SOURCE MATERIAL:
——————

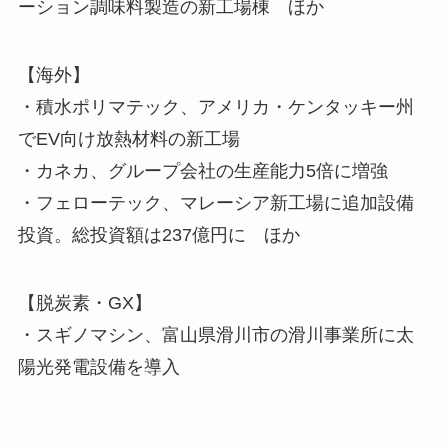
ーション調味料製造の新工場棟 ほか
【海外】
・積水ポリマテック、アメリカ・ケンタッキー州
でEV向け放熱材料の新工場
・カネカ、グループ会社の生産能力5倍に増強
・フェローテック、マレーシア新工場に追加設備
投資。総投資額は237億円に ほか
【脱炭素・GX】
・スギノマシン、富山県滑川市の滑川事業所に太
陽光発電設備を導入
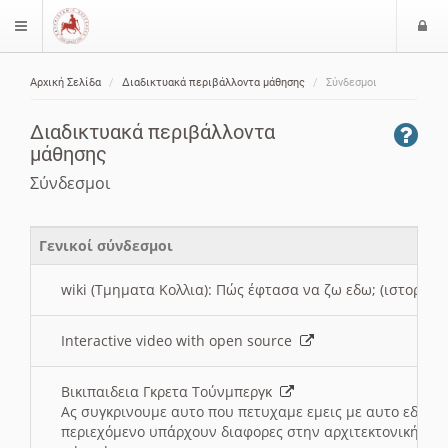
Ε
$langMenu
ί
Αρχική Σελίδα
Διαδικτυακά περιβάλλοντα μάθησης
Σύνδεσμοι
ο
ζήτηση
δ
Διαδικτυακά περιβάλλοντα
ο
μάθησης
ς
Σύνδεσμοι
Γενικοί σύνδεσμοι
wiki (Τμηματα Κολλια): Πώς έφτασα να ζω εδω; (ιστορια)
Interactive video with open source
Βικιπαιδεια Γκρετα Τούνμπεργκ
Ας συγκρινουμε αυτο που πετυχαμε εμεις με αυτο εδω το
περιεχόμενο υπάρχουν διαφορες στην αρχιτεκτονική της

——————

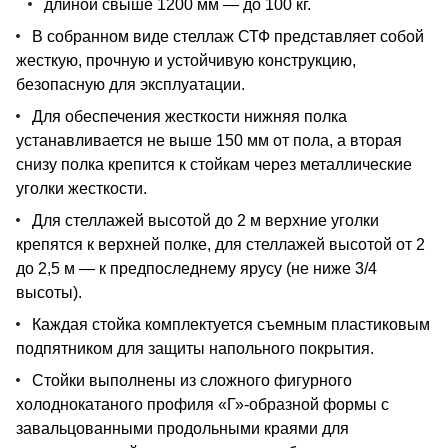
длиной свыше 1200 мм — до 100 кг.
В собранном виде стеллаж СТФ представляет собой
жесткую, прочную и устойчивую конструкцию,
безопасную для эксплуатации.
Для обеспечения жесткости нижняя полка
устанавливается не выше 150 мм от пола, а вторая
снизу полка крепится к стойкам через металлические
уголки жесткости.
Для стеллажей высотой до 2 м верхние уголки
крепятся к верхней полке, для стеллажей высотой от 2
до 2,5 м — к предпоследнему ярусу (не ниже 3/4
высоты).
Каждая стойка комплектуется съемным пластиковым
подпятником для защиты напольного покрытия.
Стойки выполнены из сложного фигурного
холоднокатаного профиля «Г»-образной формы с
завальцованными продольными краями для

——————

Please give an exact copy of the entries above, from the line with "Interactive video with open source" down to the line with "περιεχόμενο υπάρχουν διαφορες", inclusive, and nothing else.

Interactive video with open source
Βικιπαιδεια Γκρετα Τούνμπεργκ
Ας συγκρινουμε αυτο που πετυχαμε εμεις με αυτο εδω το
περιεχόμενο υπάρχουν διαφορες στην αρχιτεκτονική της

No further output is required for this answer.